Students to take part in international online learning program
PRESS RELEASE–Without a passport or a plane ticket, some Rockland Community College students will engage in international dialogue this fall. Participants in a class taught by RCC Professor Catherine Roche will work cooperatively online on class assignments with students from a university in Morocco.
This special opportunity is a part of a State University of New York program known as COIL (Collaborative Online International Learning). Roche is one of 15 professors from around the SUNY system selected to take part in this exchange with universities in the Middle East region for the fall semester.
In preparation for this fall, Roche went through eight weeks of online training and attended the COIL Academy workshop, held in Byblos, Lebanon, from June 30 to July 3. After completing the workshop, Roche traveled to Morocco to visit Mohammed I University, one of that country’s most-prestigious colleges and the school where her partner in the COIL exchange works.
Besides touring the campus and the surrounding area, Roche worked with Professor Mohammed Guamguami to finalize their fall course plans. She was also invited to speak to his students, and gave an address at the college on intercultural communication, which she called an enlightening experience.
“Students in Morocco are very curious about the United States,” Roche says. “They have a certain image and stereotypes that they see through the media.” After some initial reticence, the students had many questions for Roche following her lecture, and a number of them also asked to take photos with her.
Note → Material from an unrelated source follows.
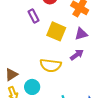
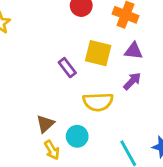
purple rectangle: (34, 16) -> (67, 68), moved
purple triangle: (81, 34) -> (134, 51), turned 32

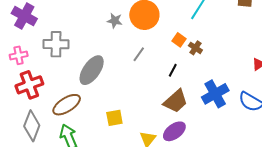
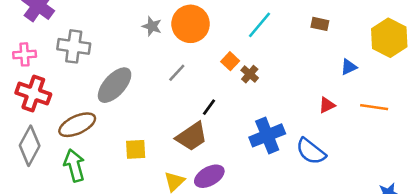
black line: (173, 70) -> (209, 107), moved
red cross: (29, 85) -> (33, 94), turned 32
brown trapezoid: (176, 101) -> (192, 137), moved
None of the students who attended Roche’s speech have ever visited the United States, but most of them indicated they would like to do so in the future.
For now, some of those students will get a chance to learn about Americans through the COIL program. Students in Roche’s Principles of Management business course will be teamed up with Moroccan counterparts on projects related to how culture influences communication. The students will communicate through Facebook groups and use e-Portfolios to complete their assignments.
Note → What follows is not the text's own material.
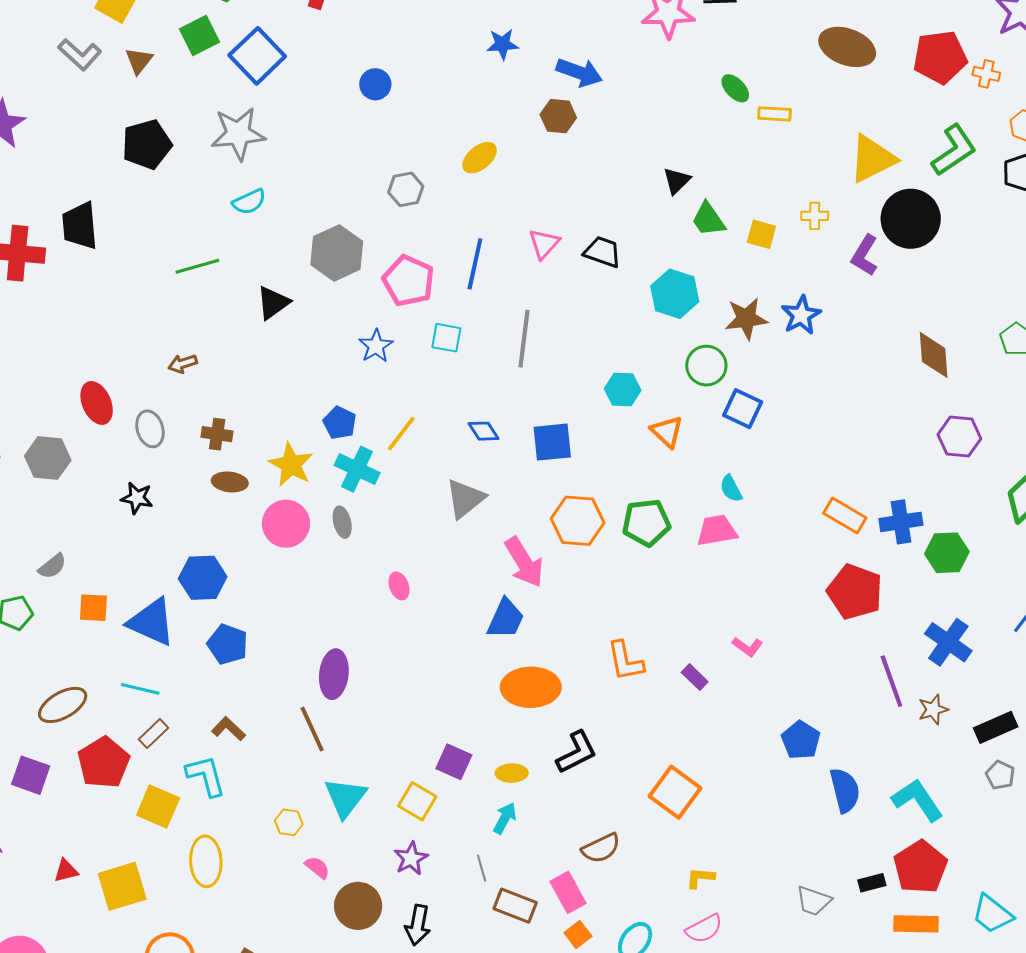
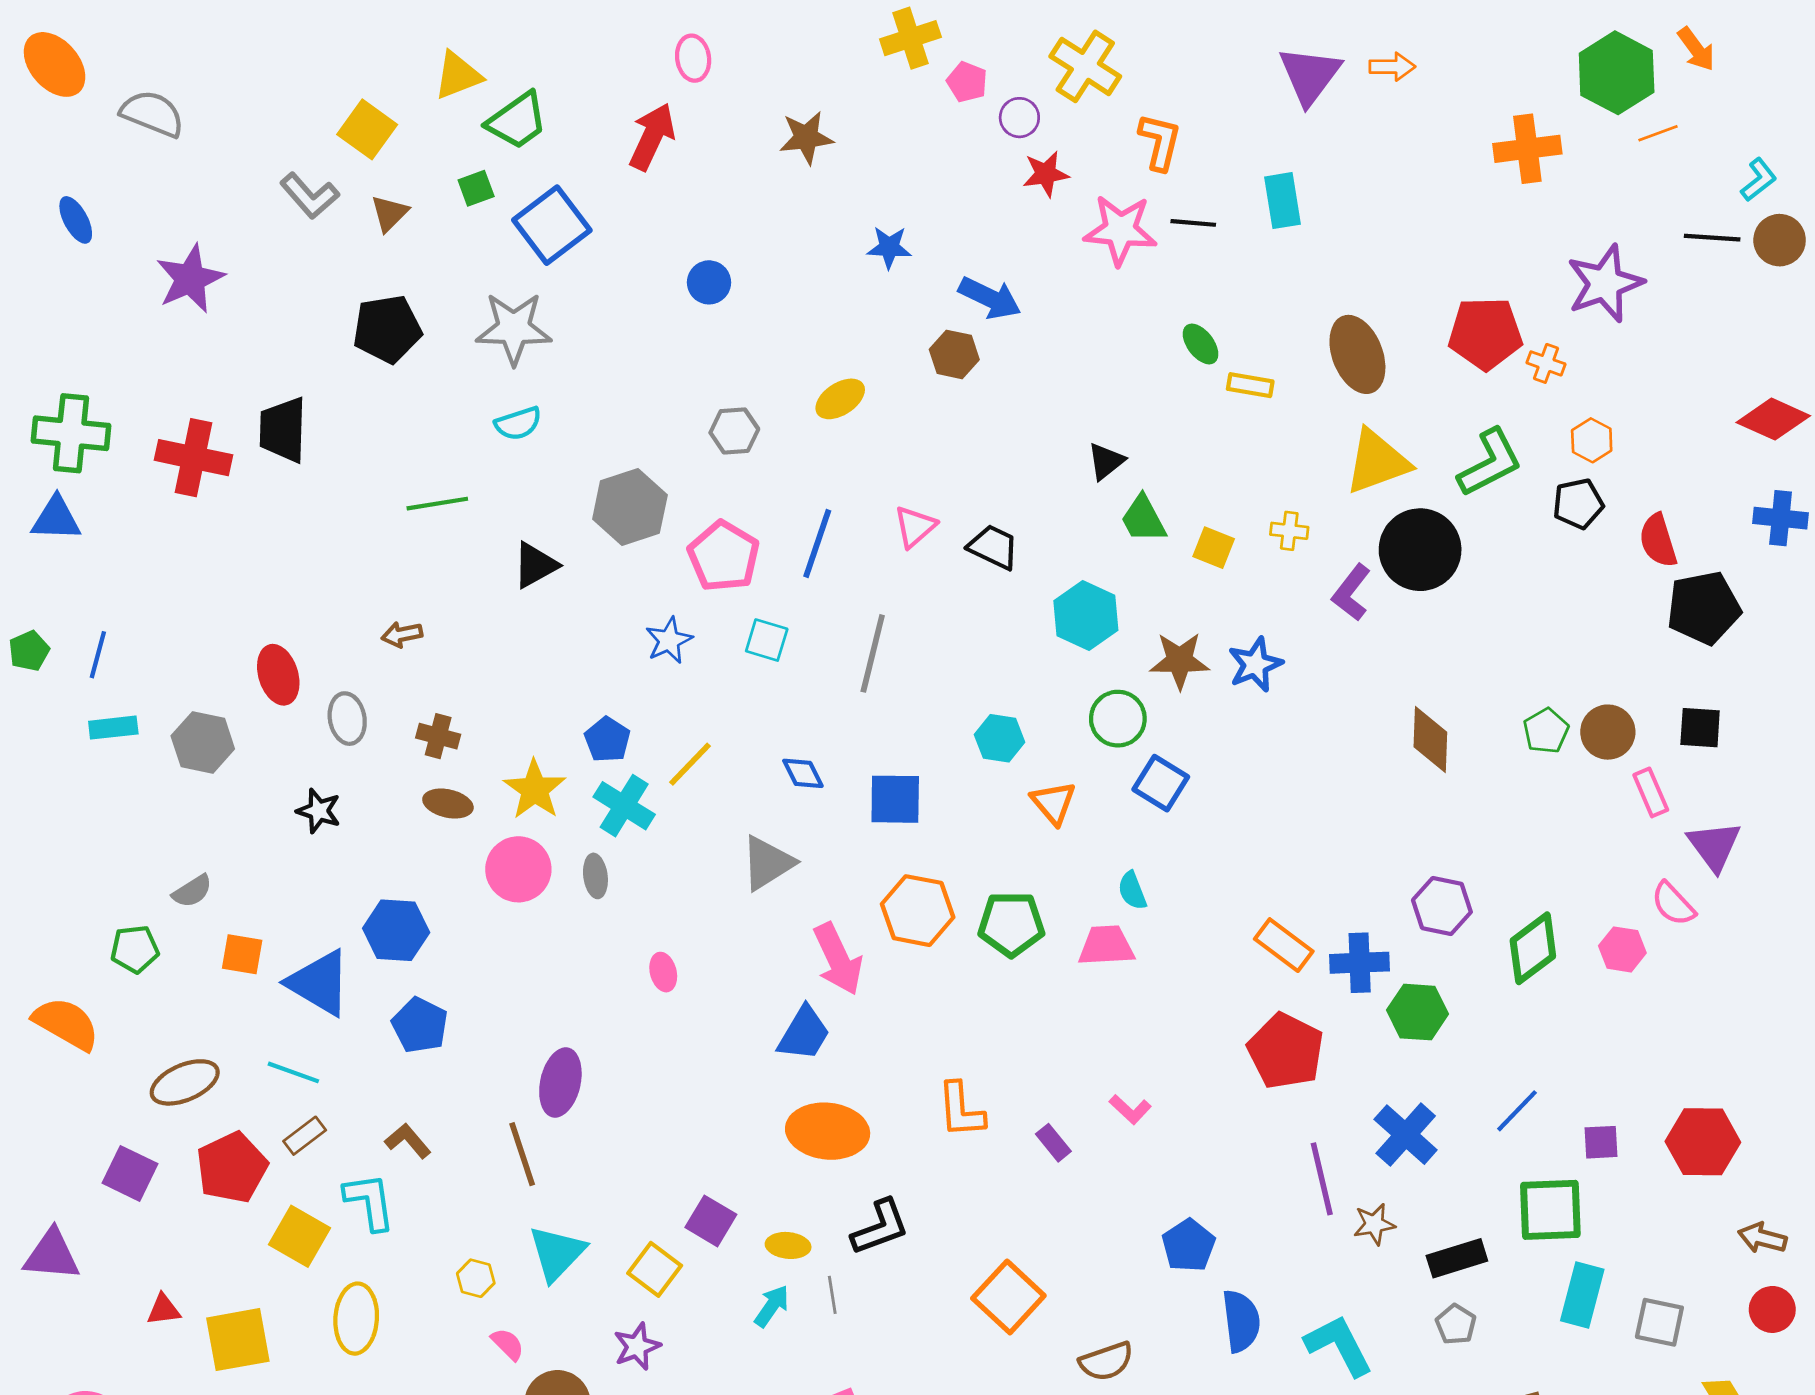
green square: (199, 35) -> (476, 188), size x0.7
brown ellipse: (847, 47) -> (1357, 354), moved, turned 42
purple hexagon: (959, 437) -> (1442, 906), moved
brown semicircle: (601, 848) -> (1106, 1361), moved
gray line: (482, 868) -> (832, 1295), moved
Despite the five-hour time difference between Rockland County and Oujda, Morocco, Roche also aims to arrange at least one face-to-face meeting through Skype. The international projects will be worth 25% of the final grade for both the RCC and Mohammed I students, giving each group equal incentive to participate.
“After graduation, these students may be working abroad or as part of a global virtual team,” Roche says. “An intercultural experience can help ensure they are equipped to meet the challenges awaiting them.”
Roche, who also serves as RCC’s COIL Network Coordinator, believes this project will prove worthwhile beyond its educational value. “These one-on-one interactions between students will open their eyes and enable them to view each other on a personal level,” she says. “This can establish a foundation for informal communication beyond the course, and perhaps a travel experience sometime in the future.”